The new restaurant will be more accessible than the current offering and is described by O’Hare as having a “surf shack" feel with a brutalist design.
Announcing the news on Instagram, O’Hare said the move was in response to the changing restaurant landscape that has been hit first by Brexit, then the pandemic and then the current cost of living crisis.
“Things need to change because the world has changed and I‘ve changed, my team has changed,” he says. “Our ability hasn’t but the world has.”
Psycho Sandbar will serve a “fish heavy” menu and move away from the set menu format currently served at The Man Behind The Curtain to give diners more flexibility. “It will be a surf shacky kind of restaurant that is brutalist in design where you can eat beautifully grilled fish, pitta bread with plankton [have] champagne cocktails, whatever you want,” says O’Hare.

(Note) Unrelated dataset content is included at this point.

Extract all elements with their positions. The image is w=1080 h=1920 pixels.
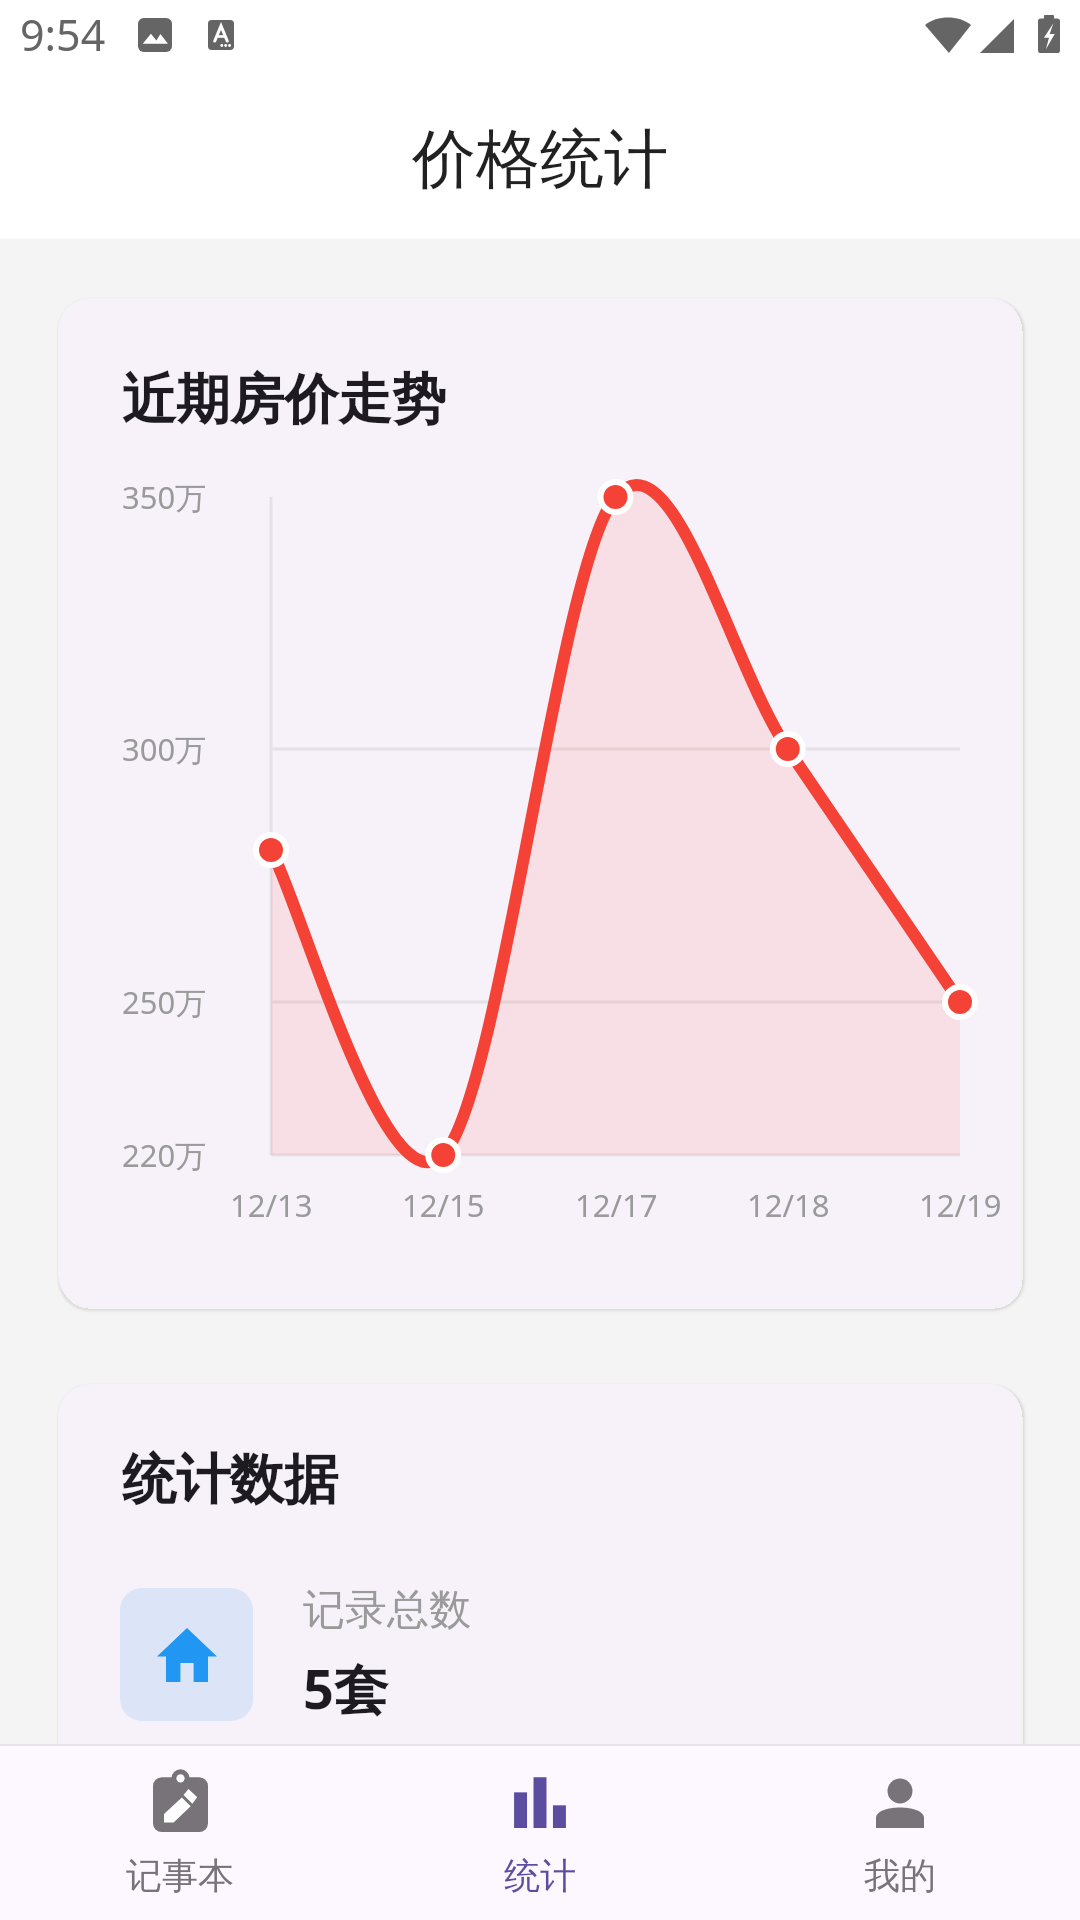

“You can do six plates and have whole roast duck if you want, we just want to categorise things in a way that’s like ‘this is the product, that’s what we are going to do to it and that’s how much it costs' and if you want it - and you really do.”
The restaurant is still going to be refined and offer a fine dining experience but in a much more accessible way, according to the chef.
Earlier this year O’Hare launched a ‘menu rapide’ at the restaurant to encourage more people to dine with him. Diners can choose from a four-course lunch for £40 or a six-course dinner for £60, significantly less than the £165 O’Hare charges for a Saturday dinner.
The Man Behind The Curtain’s last service will be 31 December, after which time the restaurant will close for a few weeks for a refurb before reopening as Psycho Sandbar.
“Then in comes a new baby,” adds O’Hare. “It’s the same team, the same building and company - these things don’t change. All that is changing is the name, offering and outlook.”